Think about a newly released film entering the VOD lineup on a typical Saturday night on a typical cable system. If the feature is popular, many, many different streams will be requested and delivered. This functions similarly to how people can visit a Web site at different times but see the same content.
If the entire transport stream were not available, each separate delivery would require an MPEG and Dolby Digital (AC-3) encoder. Not only would this make the system cost-prohibitive for the cable companies, it would very likely take so much rackspace, power and HVAC for the equipment that it just would not be physically possible.
Transport stream technology to the rescue. Yes, there are certain complexities to this approach. As we have discussed, because the transport stream is carrying compressed audio and video signals, you cannot easily do "baseband" things to it like crossfades and voice-overs.

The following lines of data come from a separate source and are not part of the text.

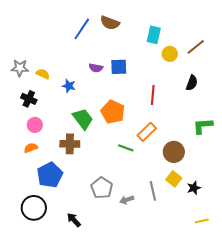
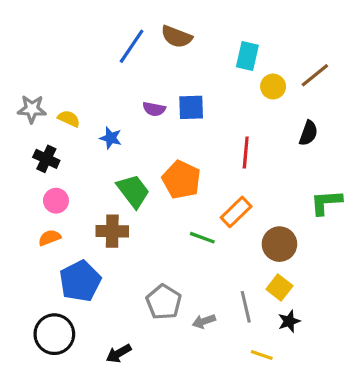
black star: (194, 188) -> (289, 321), moved
black arrow: (74, 220) -> (119, 353), turned -77
yellow line: (202, 221) -> (262, 355), moved, turned 32

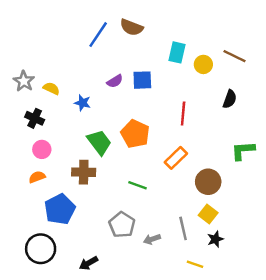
cyan rectangle: (247, 56) -> (177, 52), moved
brown line: (315, 75) -> (234, 56), turned 65
gray star: (32, 109) -> (24, 81), turned 30
purple semicircle: (154, 109) -> (115, 81), turned -42
green line: (202, 238) -> (138, 185), moved

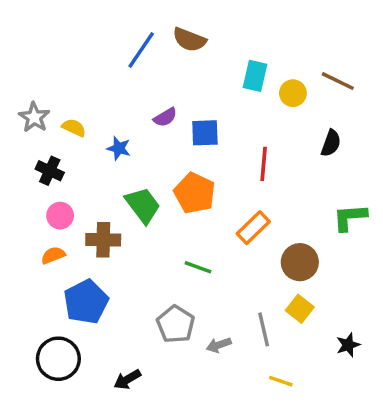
blue square: (142, 80) -> (205, 133), moved
brown cross: (84, 172) -> (103, 240), moved
black star: (215, 239) -> (348, 345), moved

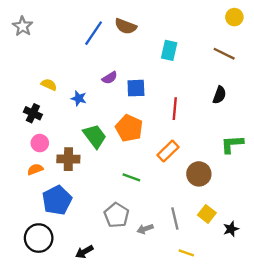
yellow circle: (293, 93) -> (234, 17), moved
gray star: (34, 117) -> (23, 26), moved
yellow square: (300, 309) -> (207, 214), moved

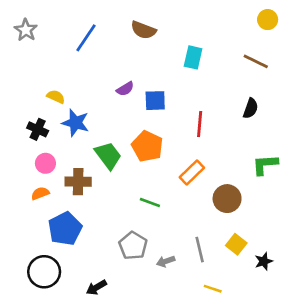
blue line: (94, 33) -> (86, 38), moved
blue star: (79, 98) -> (75, 123), moved, size x1.5

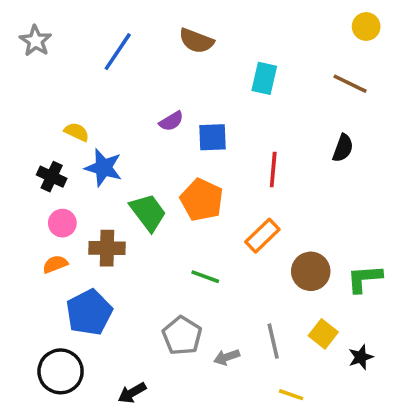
green L-shape: (265, 165) -> (364, 278), moved

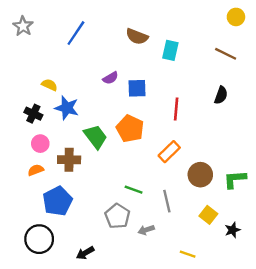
brown semicircle: (196, 41) -> (137, 37), moved
green line: (205, 277) -> (134, 190), moved
gray line: (273, 341) -> (167, 201), moved

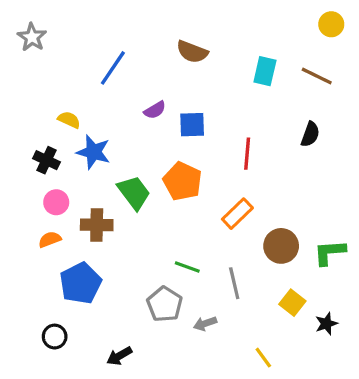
blue line: (76, 33) -> (113, 68), moved
cyan rectangle: (170, 50) -> (265, 71), moved
black circle: (39, 239) -> (55, 337), size x0.6
yellow line: (188, 254) -> (263, 358), turned 35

However, with VOD, there is little need for these types of operations. So, simply providing the stream then as gracefully as possible and splicing it with other programming allows for many simultaneous versions of the same program to be delivered, all with the capability for 5.1 channel audio.
I remember the first TiVo boxes that became available when DirecTV began carrying programming with Dolby Digital (AC-3) 5.1 channel audio. They would simply record the stereo downmixed audio and the video; certainly acceptable, but not the best capture method for a program.
The problem was the lack of access to the nondecoded bitstreams, which required the external TiVo-type recorders to recompress the incoming audio and video streams (bad on many levels). The solution appeared with the integrated receiver and recorder, as now the transport stream could be recorded and decoded upon playback. This simplified things immensely because no real-time encoder was necessary for the satellite channels, and because the whole transport stream was stored, Dolby Digital (AC-3) could come along for the ride.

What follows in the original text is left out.